Activity: Transcribe the data verbatim and drop its images.

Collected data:
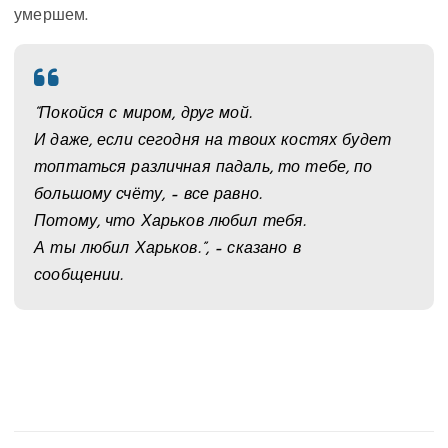
умершем.
“Покойся с миром, друг мой.
И даже, если сегодня на твоих костях будет
топтаться различная падаль, то тебе, по
большому счёту, – все равно.
Потому, что Харьков любил тебя.
А ты любил Харьков.”, – сказано в
сообщении.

Response to this task:
умершем.
“Покойся с миром, друг мой.
И даже, если сегодня на твоих костях будет
топтаться различная падаль, то тебе, по
большому счёту, – все равно.
Потому, что Харьков любил тебя.
А ты любил Харьков.”, – сказано в
сообщении.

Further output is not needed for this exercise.